O’Connell argues principally that the district court’s decision improperly delegates to the shipper the carrier’s obligation of ensuring proper stowage, erroneously approves on-deck stowage, and rests on insufficient or clearly erroneous findings of fact.
Italia refutes these claims on appeal. It also urges on cross-appeal that the district court erred in dismissing its counterclaim for damage to other cargo because, contrary to the district court’s finding, the packer of O’Connell’s machine was O’Connell’s general agent, and hence O’Connell may be held liable for damage caused by negligent packing.

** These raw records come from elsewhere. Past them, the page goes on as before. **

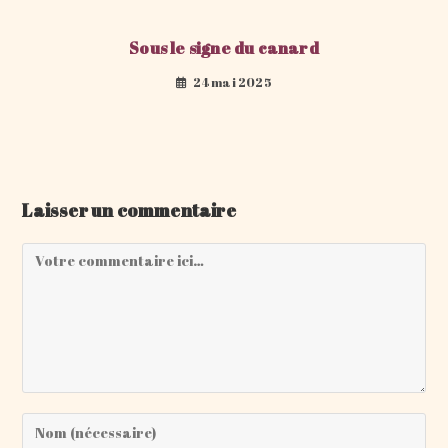
Sous le signe du canard
24 mai 2025
Laisser un commentaire
Comment
Enter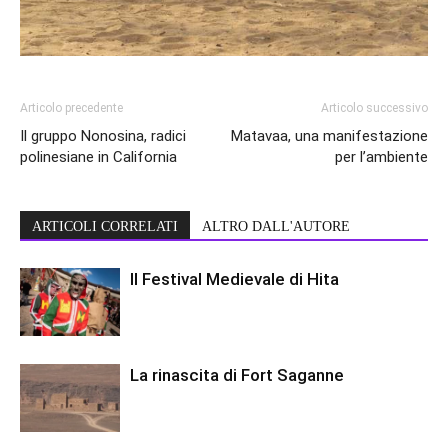
Articolo precedente
Articolo successivo
Il gruppo Nonosina, radici
Matavaa, una manifestazione
polinesiane in California
per l’ambiente
ARTICOLI CORRELATI
ALTRO DALL'AUTORE
Il Festival Medievale di Hita
La rinascita di Fort Saganne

We hold that the carrier correctly avoided liability for damage to O’Connell’s machine under the “insufficiency of packing” defense pursuant to the Carriage of Goods at Sea Act (“COGSA”), 46 U.S.C. § 1304(2)(n), and that O’Connell properly avoided liability for damage to other cargo because Italia failed to establish the requisite special agency relationship between O’Connell and the packer. We therefore affirm the judgment of the district court in all respects.
BACKGROUND
On the night of September 28, 1981, the Americana, en route from Genoa, Italy to New York, was crossing the North Atlantic Ocean in heavy seas and strong winds, when O’Connell’s 43,000 pound gear generator machine broke free of its wire lashings and plunged off a flat-rack container stowed on deck. The machine toppled down eight feet, destroying six containers of separate cargo beneath it, and landing in irreparably damaged condition. The flat-rack container remained firmly in position on deck in the third tier of bay number 5, as did a 1.5 ton crate of spare parts secured by separate lashings to the same flatbed.
O’Connell had purchased the machine from Sogimex S.p.A. of Milan, Italy. The invoice and bill of sale indicate that the purchase was “ex works,” although the letter of credit stated the delivery term of the purchase contract as “F.O.B. Italian port.” Andrea Merzario S.p.A. (“Merzario”), a transportation concern that owns containers and operates its own vessels, was engaged by either Sogimex or O’Connell to oversee the loading and securing of the machine to a flat-rack container and the transport thereof to port. There was evidence, however, that Merzario failed to oversee the loading and securing of the machine, and that O’Connell therefore undertook responsibility for the task. The machine, coated with grease, was packed “oversize” onto a flat-rack, to which it was tied with wire lashings, and was covered by a plastic foil tarpaulin. On September 5, 1981, Merzario’s trucker picked up the packed machine at the Sogimex factory. There is disagreement over whether the machine was delivered to Italia in Genoa on September 5 or 18. In either case the parties agree that Merzario did not specifically indicate to the stevedores or other Italia personnel that the machine was packed “oversize” or that it otherwise required special stowage arrangements, and that on September 18, when the machine was presented for loading, Italia was already in the final stages of loading cargo aboard the Americana.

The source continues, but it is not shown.